-- HOW TO COMPLETE THIS TASK --
The result should be the lines from the one holding "The height and width of the screenshot is (1155, 768)." to the final line of the records below, repeated exactly and with no pictures.

[Records from a dataset]
Segment Open

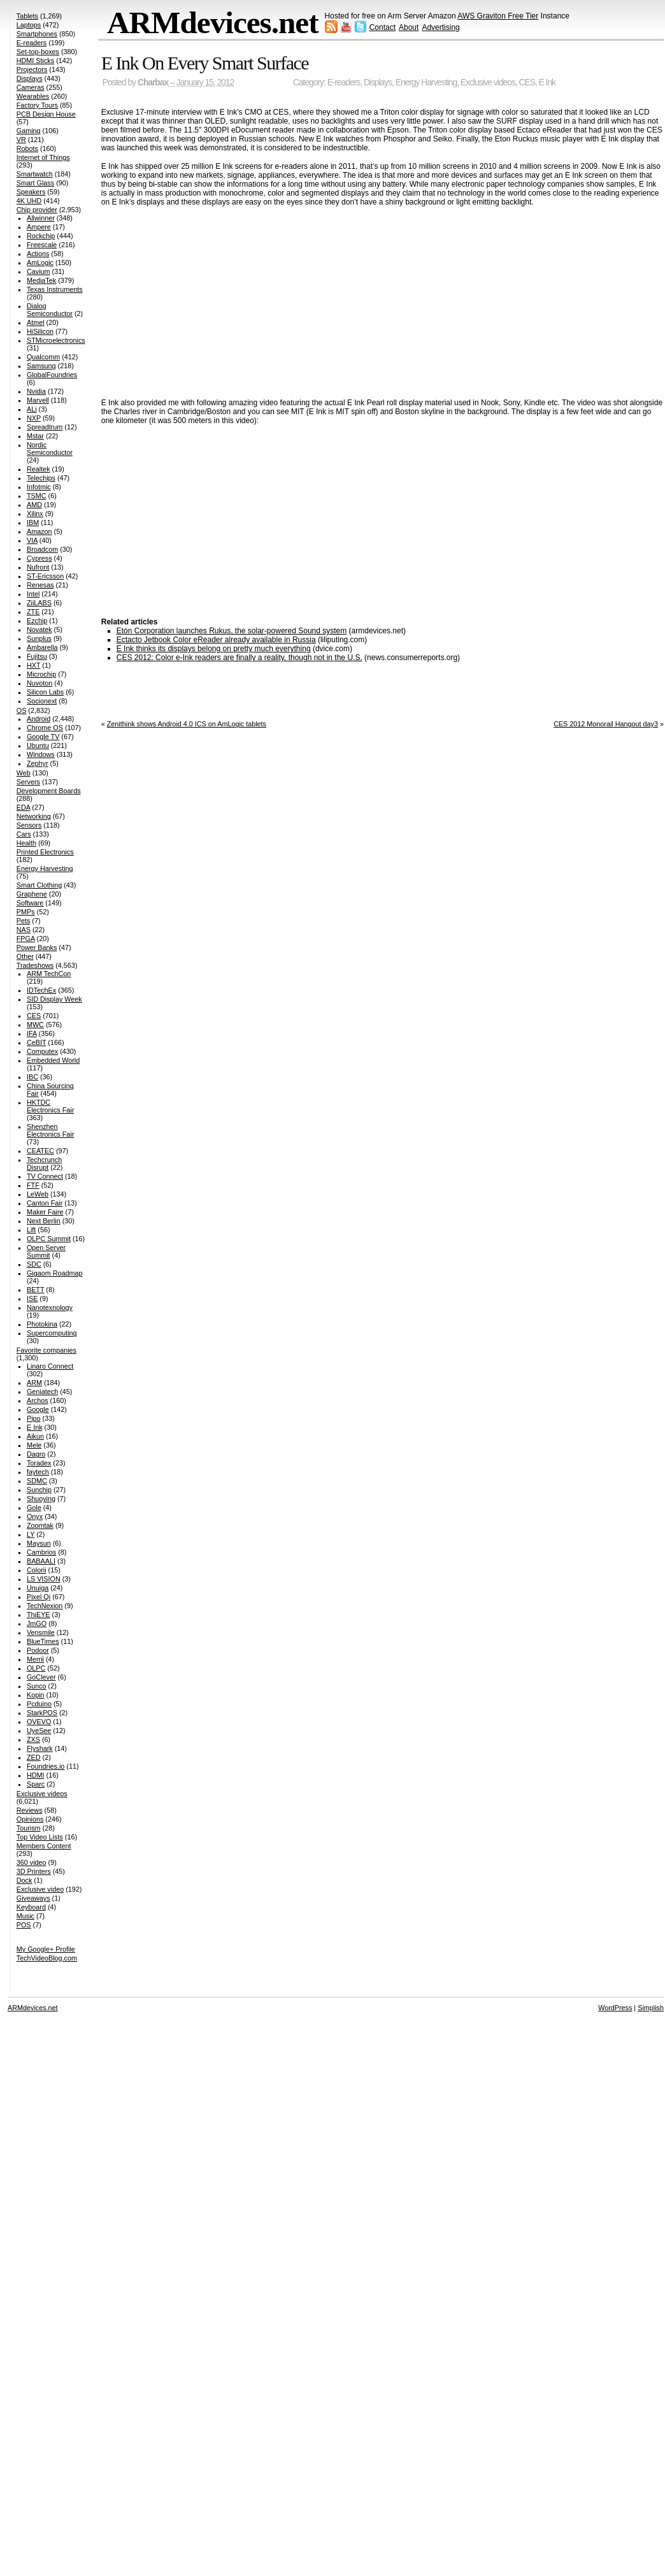 The height and width of the screenshot is (2576, 665). What do you see at coordinates (49, 973) in the screenshot?
I see `ARM TechCon` at bounding box center [49, 973].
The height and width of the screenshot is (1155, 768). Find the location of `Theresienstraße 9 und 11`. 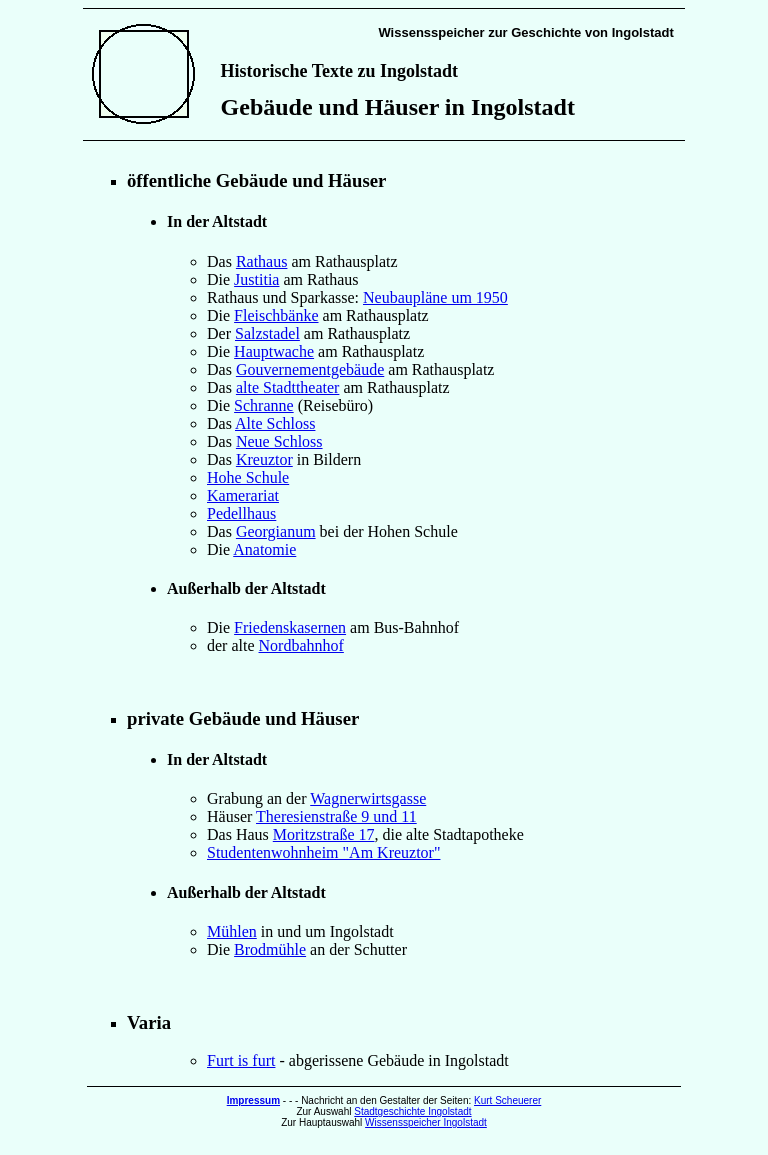

Theresienstraße 9 und 11 is located at coordinates (336, 816).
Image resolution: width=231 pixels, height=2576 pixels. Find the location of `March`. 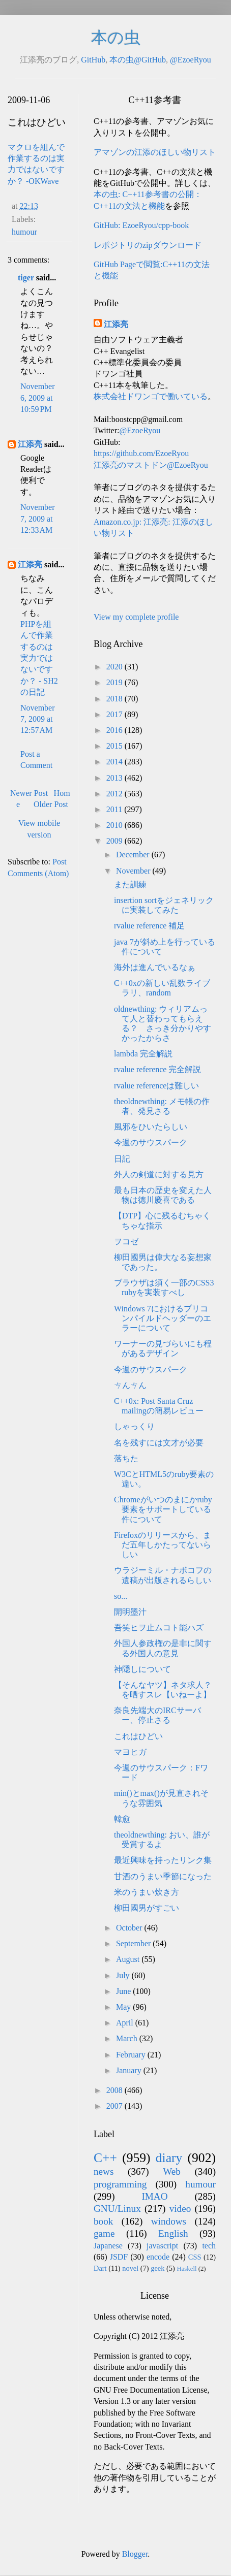

March is located at coordinates (127, 2038).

Segment Closed

-- SOLUTION FOR THIS EXERCISE --
The height and width of the screenshot is (1155, 768). Find the location of `Theresienstraße 9 und 11`. 

Theresienstraße 9 und 11 is located at coordinates (336, 816).
Image resolution: width=231 pixels, height=2576 pixels. Find the location of `March`. 

March is located at coordinates (127, 2038).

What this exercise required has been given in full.